Já se colocou no lugar do outro em algum determinado momento? Ajudou os que realmente estão precisando de uma oportunidade sincera de seguir com suas vidas? Eu escutava mais que conversava nesta semana, a respeito dos ensinamentos e princípios dados pelos pais aos filhos, e de que forma isso se reflete mais tarde, quando já somos adultos. A maneira de se levar na alma a voz dos mais velhos.

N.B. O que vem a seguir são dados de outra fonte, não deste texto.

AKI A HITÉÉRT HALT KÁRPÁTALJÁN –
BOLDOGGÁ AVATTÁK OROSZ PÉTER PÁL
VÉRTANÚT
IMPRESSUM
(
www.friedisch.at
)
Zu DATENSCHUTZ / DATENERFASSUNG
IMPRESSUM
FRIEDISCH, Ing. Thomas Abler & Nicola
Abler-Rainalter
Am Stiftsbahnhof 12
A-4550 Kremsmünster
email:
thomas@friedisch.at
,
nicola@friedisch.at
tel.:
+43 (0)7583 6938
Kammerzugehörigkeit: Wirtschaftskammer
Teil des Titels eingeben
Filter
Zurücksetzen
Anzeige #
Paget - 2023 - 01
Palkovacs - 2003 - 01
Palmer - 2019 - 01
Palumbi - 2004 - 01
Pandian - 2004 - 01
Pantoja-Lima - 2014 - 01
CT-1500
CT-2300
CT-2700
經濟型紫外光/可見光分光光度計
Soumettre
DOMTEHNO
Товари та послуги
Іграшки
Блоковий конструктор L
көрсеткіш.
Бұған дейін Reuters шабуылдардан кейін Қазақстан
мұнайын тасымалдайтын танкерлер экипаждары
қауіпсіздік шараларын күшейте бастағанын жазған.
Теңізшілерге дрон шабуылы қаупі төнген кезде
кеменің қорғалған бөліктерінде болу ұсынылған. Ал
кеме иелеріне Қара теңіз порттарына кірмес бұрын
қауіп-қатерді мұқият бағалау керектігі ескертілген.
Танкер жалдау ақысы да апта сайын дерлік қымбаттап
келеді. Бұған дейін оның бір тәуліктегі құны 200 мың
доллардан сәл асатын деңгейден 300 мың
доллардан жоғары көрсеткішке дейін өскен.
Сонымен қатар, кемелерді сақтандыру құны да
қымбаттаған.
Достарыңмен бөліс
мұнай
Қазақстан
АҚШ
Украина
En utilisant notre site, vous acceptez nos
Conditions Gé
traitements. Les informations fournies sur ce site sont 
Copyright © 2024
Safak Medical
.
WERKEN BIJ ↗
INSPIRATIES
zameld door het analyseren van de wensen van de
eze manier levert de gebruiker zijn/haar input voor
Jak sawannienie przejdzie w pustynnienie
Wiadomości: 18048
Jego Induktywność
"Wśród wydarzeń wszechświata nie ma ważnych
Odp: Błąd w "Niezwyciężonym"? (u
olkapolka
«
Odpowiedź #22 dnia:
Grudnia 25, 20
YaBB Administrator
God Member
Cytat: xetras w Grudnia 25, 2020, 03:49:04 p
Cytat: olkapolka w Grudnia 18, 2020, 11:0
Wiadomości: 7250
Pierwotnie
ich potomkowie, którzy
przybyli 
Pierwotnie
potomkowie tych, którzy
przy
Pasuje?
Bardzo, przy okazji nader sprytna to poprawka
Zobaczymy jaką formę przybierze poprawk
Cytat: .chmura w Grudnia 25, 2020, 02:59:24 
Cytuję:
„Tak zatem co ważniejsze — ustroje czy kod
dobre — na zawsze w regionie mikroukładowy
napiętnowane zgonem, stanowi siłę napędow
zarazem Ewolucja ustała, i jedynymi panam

Voltava para casa, isso já era exatamente às cinco e quarenta da tarde! O rapaz me contava de suas memórias com o seu pai, dialogava sobre irmãos e primos, até chegar no assunto a ser abordado nesta carta. Dizia que se deparou com uma senhora a estar sentada com o celular na mão, e com a visão periférica, pode perceber que o carro desta mulher estava com o pneu furado. Indo para o seu destino, resolveu então retornar para dar amparo.

Isso, soa em minha cabeça e na profundidade do meu interior, a verdade a qual não se deve esconder: “fazer o bem, sem olhar a quem!”. Não é uma questão de obrigatoriedade, e sim a certeza de que o coração anseia realizar a prática dos valores em prol da sociedade, independente de quem quer que seja. A minha fala descrita aqui, não me isenta, em nada, da responsabilidade de ser luz para o outro.